(WHAT TO WORK ON):
Find and copy each line of the data that includes "dalam".
------ INFORMATION SUPPLIED ------
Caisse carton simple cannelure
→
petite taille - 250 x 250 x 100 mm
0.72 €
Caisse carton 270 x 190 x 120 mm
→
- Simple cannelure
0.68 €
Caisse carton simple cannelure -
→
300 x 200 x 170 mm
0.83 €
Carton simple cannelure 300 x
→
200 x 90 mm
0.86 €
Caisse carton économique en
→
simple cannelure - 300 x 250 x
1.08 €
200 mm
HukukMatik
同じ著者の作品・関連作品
------
------ INFORMATION SUPPLIED ------
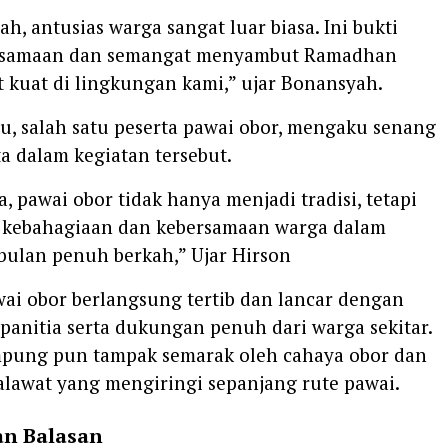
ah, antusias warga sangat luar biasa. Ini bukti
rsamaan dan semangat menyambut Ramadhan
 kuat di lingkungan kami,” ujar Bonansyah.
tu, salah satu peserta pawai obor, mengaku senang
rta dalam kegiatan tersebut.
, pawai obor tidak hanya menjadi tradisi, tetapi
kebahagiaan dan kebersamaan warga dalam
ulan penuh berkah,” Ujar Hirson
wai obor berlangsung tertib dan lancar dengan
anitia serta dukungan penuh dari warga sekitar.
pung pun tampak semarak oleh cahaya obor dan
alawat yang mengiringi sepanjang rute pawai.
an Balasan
------
------ INFORMATION SUPPLIED ------
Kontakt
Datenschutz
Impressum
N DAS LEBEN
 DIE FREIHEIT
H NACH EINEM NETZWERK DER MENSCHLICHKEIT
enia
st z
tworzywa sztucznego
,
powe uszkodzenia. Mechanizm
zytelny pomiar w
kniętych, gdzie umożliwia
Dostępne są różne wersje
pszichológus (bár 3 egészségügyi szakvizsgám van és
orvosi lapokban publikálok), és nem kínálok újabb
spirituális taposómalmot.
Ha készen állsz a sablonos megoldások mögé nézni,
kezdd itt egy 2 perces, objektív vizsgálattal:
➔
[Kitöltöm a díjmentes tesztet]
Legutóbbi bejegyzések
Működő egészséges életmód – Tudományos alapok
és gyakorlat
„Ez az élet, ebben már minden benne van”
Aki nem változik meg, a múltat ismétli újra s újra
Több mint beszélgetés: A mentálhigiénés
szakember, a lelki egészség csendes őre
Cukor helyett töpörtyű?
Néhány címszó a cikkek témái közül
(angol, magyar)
------
(RESULT OF THIS TASK):
rta dalam kegiatan tersebut.
kebahagiaan dan kebersamaan warga dalam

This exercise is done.